# More pics from Nebraska!



## kberggren (Mar 27, 2006)

Here are some pics from this last weekend in Nebraska, its been a great season with the help of a lot of scouting, travel, and time spent in the field! We hunted both saturday and sunday morning with my brother, my dad, my buddy, and myself on a warm water slough and hunted the afternoons at our pit blind and pond! Things went pretty good and nothing beats hunting with family and friends! Could have shot a lot more mallards if we would have had the guys, enjoy!
Saturday Morning - our limit, 20 Drake Mallards!









Saturday Afternoon - My dad, buddy, I hunted our pit blind and flooded pond. Got 6 honkers out of one flock and didn't shoot into another group as it sneaked in from behind and my dad wasn't ready to shoot! Went over our pit blind at less then 5 yds! Other note, could have shot another 2-3 man limit of mallards









Sunday Morning - My dad and brother had to leave by 10:30 so we let them do most of the shooting first. They left and took there 10 drakes with a bonus gadwall and Adam and I had 7 more drakes to shoot but still finished our limit before noon, another 20 mallards with a gadwall! Sorry, no pics of all 21 birds this day!
Adam








Me









Sunday Afternoon (no pics) - hunted the pit again but nearly all the geese flew the other direction and never did get anything close. Did shoot 2 widgoens though to finish out our limit though, and could have shot another 2-3 man limit of mallards again if we would have had other guys. Ducks worked awesome with no decoys, no spinner, and very little calling! Even though we didn't shoot any geese sunday afternoon it was still cool to watch the ducks work and also sit back and think about how great of a weekend we just had. 40 drake mallards, 2 widgeons, 1 gadwall, and 6 big honkers. Not too bad, enjoy!


----------



## MN goose killa (Sep 19, 2008)

nice job!


----------



## Chaws (Oct 12, 2007)

Nice pics there! Good job waiting on and shooting just the drakes. Good to see conservation like that.


----------



## snow (Dec 7, 2007)

Thanks for sharing! Great pics,you are blessed with a fantastic place to hunt,warm water spring huh?

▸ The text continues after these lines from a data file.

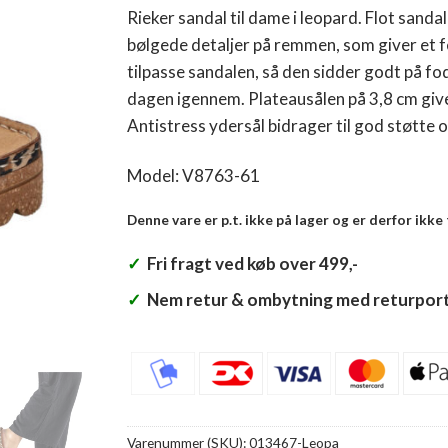
Rieker sandal til dame i leopard. Flot sand
bølgede detaljer på remmen, som giver et f
tilpasse sandalen, så den sidder godt på f
dagen igennem. Plateausålen på 3,8 cm giv
Antistress ydersål bidrager til god støtte og
Model: V8763-61
Denne vare er p.t. ikke på lager og er derfor ikke
✓
Fri fragt ved køb over 499,-
✓
Nem retur & ombytning med returport
Varenummer (SKU):
013467-Leopa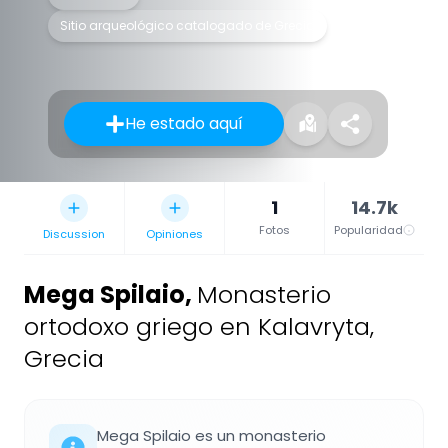
Sitio arqueológico catalogado de Grecia
He estado aquí
1
14.7k
Fotos
Popularidad
Discussion
Opiniones
Mega Spilaio
,
Monasterio
ortodoxo griego en Kalavryta,
Grecia
Mega Spilaio es un monasterio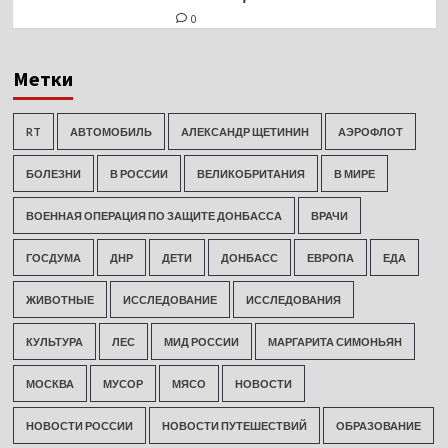
0
Метки
RT
АВТОМОБИЛЬ
АЛЕКСАНДР ЩЕТИНИН
АЭРОФЛОТ
БОЛЕЗНИ
В РОССИИ
ВЕЛИКОБРИТАНИЯ
В МИРЕ
ВОЕННАЯ ОПЕРАЦИЯ ПО ЗАЩИТЕ ДОНБАССА
ВРАЧИ
ГОСДУМА
ДНР
ДЕТИ
ДОНБАСС
ЕВРОПА
ЕДА
ЖИВОТНЫЕ
ИССЛЕДОВАНИЕ
ИССЛЕДОВАНИЯ
КУЛЬТУРА
ЛЕС
МИД РОССИИ
МАРГАРИТА СИМОНЬЯН
МОСКВА
МУСОР
МЯСО
НОВОСТИ
НОВОСТИ РОССИИ
НОВОСТИ ПУТЕШЕСТВИЙ
ОБРАЗОВАНИЕ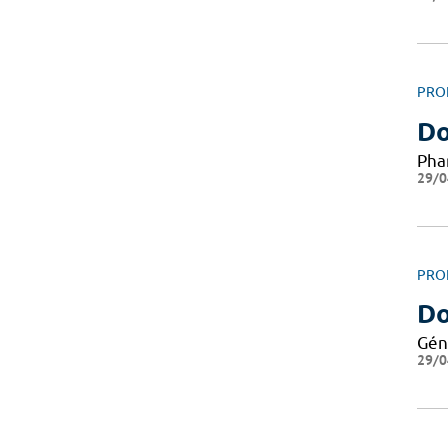
PRO
Do
Pha
29/0
PRO
Do
Gén
29/0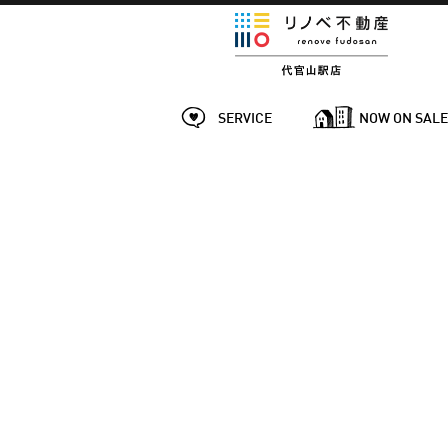
SERVICE
NOW ON SAL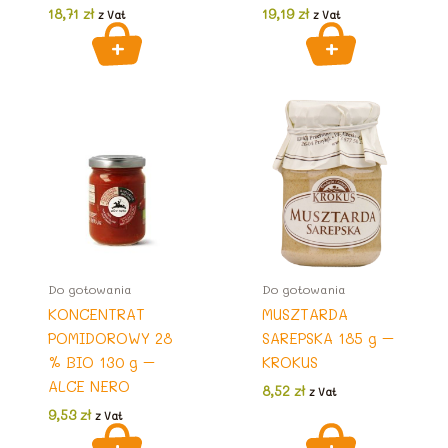
18,71
zł
19,19
zł
z Vat
z Vat
Do gotowania
Do gotowania
KONCENTRAT
MUSZTARDA
POMIDOROWY 28
SAREPSKA 185 g –
% BIO 130 g –
KROKUS
ALCE NERO
8,52
zł
z Vat
9,53
zł
z Vat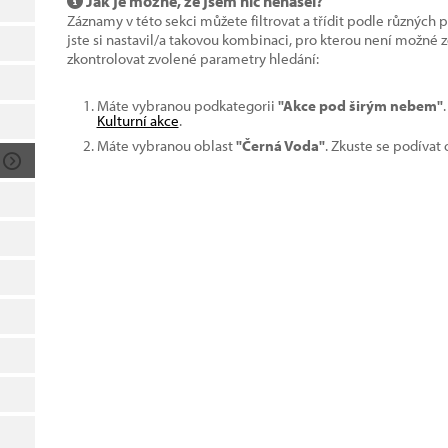
Jak je možné, že jsem nic nenašel?
Záznamy v této sekci můžete filtrovat a třídit podle různých 
jste si nastavil/a takovou kombinaci, pro kterou není možné
zkontrolovat zvolené parametry hledání:
Máte vybranou podkategorii
"Akce pod širým nebem"
Kulturní akce
.
Máte vybranou oblast
"Černá Voda"
. Zkuste se podívat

Curious,how close are you to the Platte?


----------



## J.D. (Oct 14, 2002)

Nice - how far west were you if you dont mind me asking?


----------



## kaiserduckhelm (May 26, 2005)

Thats a sweet looking spot, bet your shots are up close and personal.


----------



## kberggren (Mar 27, 2006)

I'm pretty far west, i hunt a lot in the later season around Scotts Bluff!


----------



## gsehnter-bloms (Dec 16, 2007)

Nice pics! That looks like a sweet spot for ducks!


----------



## J.D. (Oct 14, 2002)

kberggren said:


> I'm pretty far west, i hunt a lot in the later season around Scotts Bluff!


Yeah - I dont know if you know of the Lashleys but they have some sick warmwater creeks out in your neck of the woods, some of the easiest hunting you can get. I have some warmwater in the Lexington area but havent heard anything positive about bird numbers........


----------



## gsehnter-bloms (Dec 16, 2007)

I like the preadator quest eyes on the back of your truck!


----------



## jonesy12 (Apr 1, 2008)

Great shooting!!! :beer:


----------



## Sean Ehmke (Jan 4, 2006)

Awesome hunting. I want to get out that way. The people that are farming our land farm about 14,000 acres between Scotts Bluff and Kimball. I would think the goose hunting would have been great along with the duck hunting. Once again good job.

Sean


----------



## PJ (Oct 1, 2002)

That's it. I'm moving to Nebraska! :beer:


----------



## Leo Porcello (Jul 10, 2003)

PJ lets split rent!! :beer:


----------



## Sean Ehmke (Jan 4, 2006)

heck, why doesn't everyone on this forum pitch in 100.00 and we can buy a house out there. oke:

Sean


----------



## kberggren (Mar 27, 2006)

:beer: You guys can come down here if i can come up there and shoot some geese in october and novemeber cause we finally just started getting the geese to show up here!


----------



## snowslayer (Feb 4, 2008)

Nice bunch of birds. I might have to go out and see if a few are around after christmas. Haven't had the time lately though


----------



## dukhntr (Oct 25, 2008)

Wow, awesome pics man! Love blue bird skies when the mallards cooperate! :beer:


----------



## USAlx50 (Nov 30, 2004)

kberggren said:


> :beer: You guys can come down here if i can come up there and shoot some geese in october and novemeber cause we finally just started getting the geese to show up here!


Deal!


----------



## Neck Collar (Sep 19, 2006)

Very cool looking honey hole you got there. Those gotta be some close shots


----------



## ndwaterfowler (May 22, 2005)

USAlx50 said:


> kberggren said:
> 
> 
> > :beer: You guys can come down here if i can come up there and shoot some geese in october and novemeber cause we finally just started getting the geese to show up here!
> ...


Ditto!


----------



## blhunter3 (May 5, 2007)

Looks like you got yourself a very nice honey hole for ducks.


----------



## BirdHunter5 (Jan 9, 2009)

I'm jealous that looks like an incredible hunting spot. Looks like you know where to blast the birds.


----------